**What the exercise asks**. Your task is to transcribe the data exactly while omitting each picture.
-------- Input data
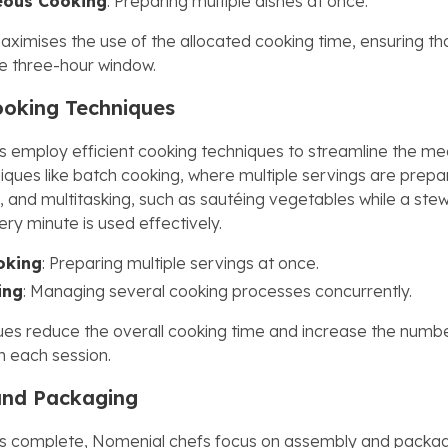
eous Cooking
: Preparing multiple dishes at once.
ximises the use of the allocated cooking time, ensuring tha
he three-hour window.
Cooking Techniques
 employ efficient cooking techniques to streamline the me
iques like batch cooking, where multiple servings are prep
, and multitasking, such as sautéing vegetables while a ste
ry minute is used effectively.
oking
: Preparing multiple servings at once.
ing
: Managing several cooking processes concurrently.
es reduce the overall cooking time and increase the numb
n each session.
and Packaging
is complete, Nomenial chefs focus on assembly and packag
----------------
**Written response**.
eous Cooking
: Preparing multiple dishes at once.
ximises the use of the allocated cooking time, ensuring tha
he three-hour window.
Cooking Techniques
 employ efficient cooking techniques to streamline the me
iques like batch cooking, where multiple servings are prep
, and multitasking, such as sautéing vegetables while a ste
ry minute is used effectively.
oking
: Preparing multiple servings at once.
ing
: Managing several cooking processes concurrently.
es reduce the overall cooking time and increase the numb
n each session.
and Packaging
is complete, Nomenial chefs focus on assembly and packag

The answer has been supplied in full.